Now, how about the things you've done once you found out I was moving out? Did you tell all your friends how you started turning on every single light in the house all day, and turning the A/C down to nearly 65? Ah yes, the sure sign of someone who is trying to jack up a bill before not paying for it. And then tried to get my 'share' of the bill money before it was due. Did you once provide a bill saying it was due now? Nope, I was supposed to take your word that it was due now (and my fault that it was due now) despite the fact that I already knew you didn't pay the last month's bill. You accused me of cheating you on the bills...so I told you that all I did was take the amount due, divide by two and ask for that half. I even gave you every bill after that, with my share of the money. I trusted you completely, and I never tried to swindle you. But I know you won't believe that. As for the internet, I already covered that...and I had planned on giving you money for the cable. The reason the internet didn't work was because you unplugged the router that I helped pay for (and you have kept, yet didn't give me my share of the money for...don't worry, I'm not asking for it, I'm just pointing out that technically you're stealing it). And speaking of stealing...you sold my sister's poster at the garage sale...I let that go. You have my dustbuster (the one you joked about as 'phallic' before I moved in), you also have my Trivial Pursuit, and on top of that, you have Spencer's blue blanket that he leant me. I'm letting all that go, too.

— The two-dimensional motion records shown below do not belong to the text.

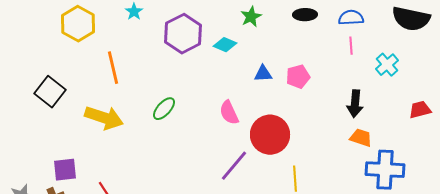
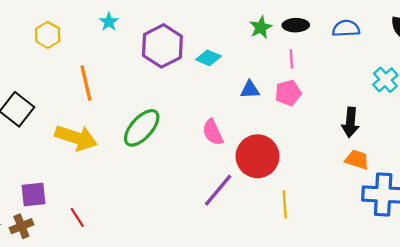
green star: (251, 17) -> (261, 27), moved
yellow hexagon: (78, 24) -> (48, 35), size x0.7
pink line: (351, 46) -> (291, 59), moved
green ellipse: (164, 109) -> (142, 128), size x1.5

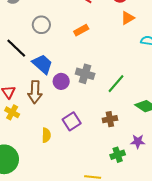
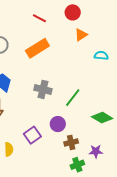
orange rectangle: (81, 30) -> (37, 48), size x1.6
purple circle: (61, 81) -> (58, 124), moved
brown cross: (110, 119) -> (71, 142), moved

The only thing that truly bothers me about this whole mess...not once did I call you names, or attack you. I didn't pull any tricks to try and jack up your bills. And the water got turned off on me, too (or did verifying that it was supposed to be cut off on the 21st, yet was cut off on the 15th not cross your mind?). Why would I turn the water off on myself if all I cared about was myself? Yes, I did want it turned off on the 21st. And I planned on telling you this the weekend before (if you'll notice, the 21st is a Tuesday...that would've given you time on Saturday and on Monday in case they were closed on Saturday to make the call and switch the service...but I'm a mean and vicious uncaring soul who's purpose was to throw 'kinks' at you). All I wanted was out...as quietly and painlessly as possible...but you proved that impossible.

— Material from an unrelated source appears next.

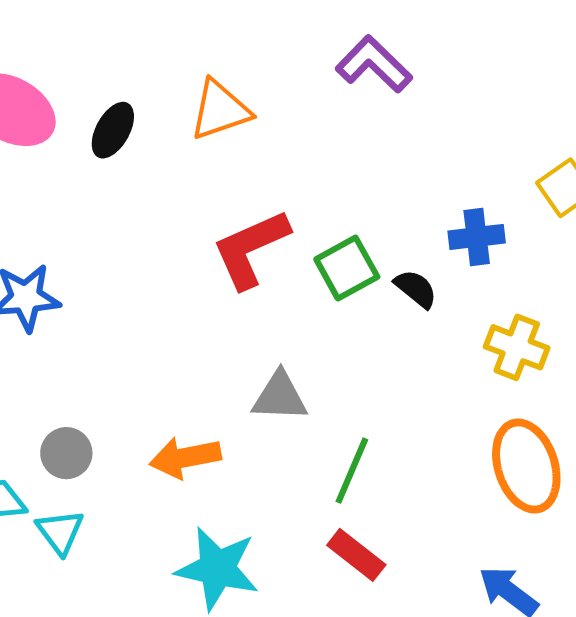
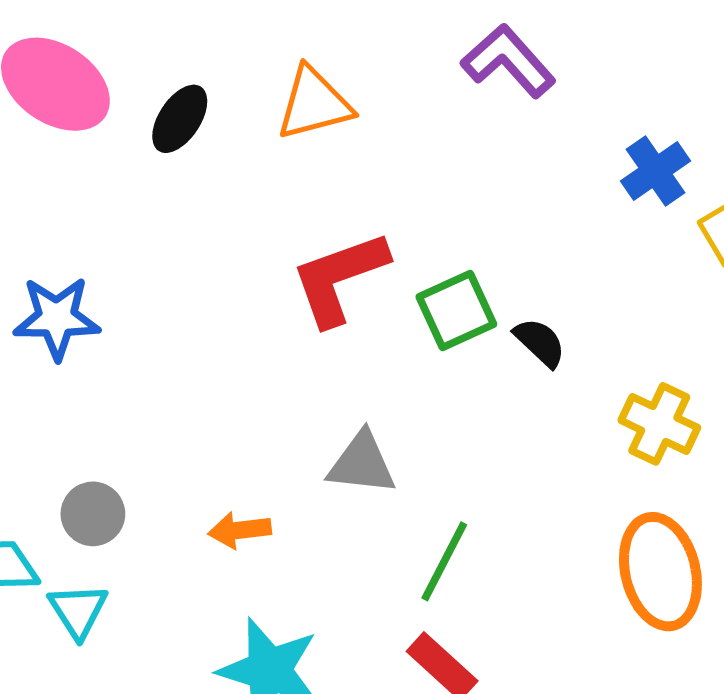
blue cross: (477, 237) -> (655, 171), moved, turned -32
orange arrow: (185, 458) -> (240, 530), size x0.7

It was always your house, and the only time you even thought about it as mine was when the bills needed paying. My name was on that lease, but you treated it, and me, like it was your house. I wasn't even allowed to keep a few magnets on the refridgerator (I forgot you paid for that, too). The saddest part, you're calling me stalker (speaking of, I don't want to date Sarah, I've told you that to your face, too...I was just trying to be friendly, and if your idea of plain talking is to just say, "Well, Sarah's flaky." (your exact words) then yes, I missed that hint), psycho, unresponsible, and a great numerous other things...you are not letting it go (as you've posted good riddance several times, you keep brining it back up it seems), and all I've done was ignore you and walk away.

And you're supposed to be the Christian one of us.

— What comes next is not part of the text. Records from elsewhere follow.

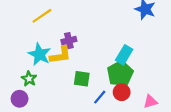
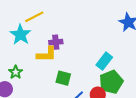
cyan star: (39, 54) -> (20, 34), moved
green pentagon: (120, 74) -> (111, 82), moved

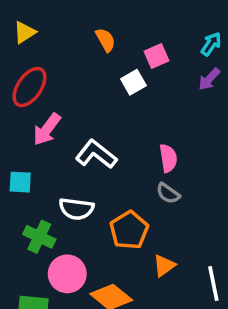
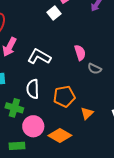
gray semicircle: (168, 193) -> (95, 69), moved
white semicircle: (76, 209) -> (33, 89), turned 90
orange pentagon: (129, 230) -> (64, 96), turned 30

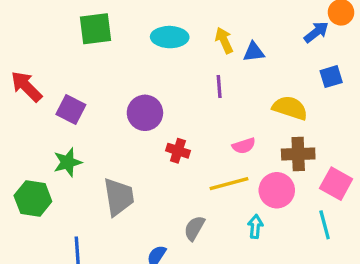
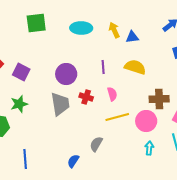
purple line: (219, 86) -> (103, 67), moved
yellow semicircle: (290, 108) -> (135, 67), moved
pink semicircle: (244, 146) -> (112, 94), moved, turned -88
gray trapezoid: (119, 197) -> (60, 104), moved
cyan arrow: (255, 226) -> (149, 148), moved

I know you are very angry. I know someday you will learn to get over all of this and move on. I know that day is a very long way off. I just want you to know that as much as you think I didn't respect you, and used you...you did to me as well. It was your house, never ours (whether my name was on the lease or not). If I had known that's how it would've turned out, I wouldn't have moved in and maybe salvaged a friendship. I will not speak badly of you again. I only hope you can do the same.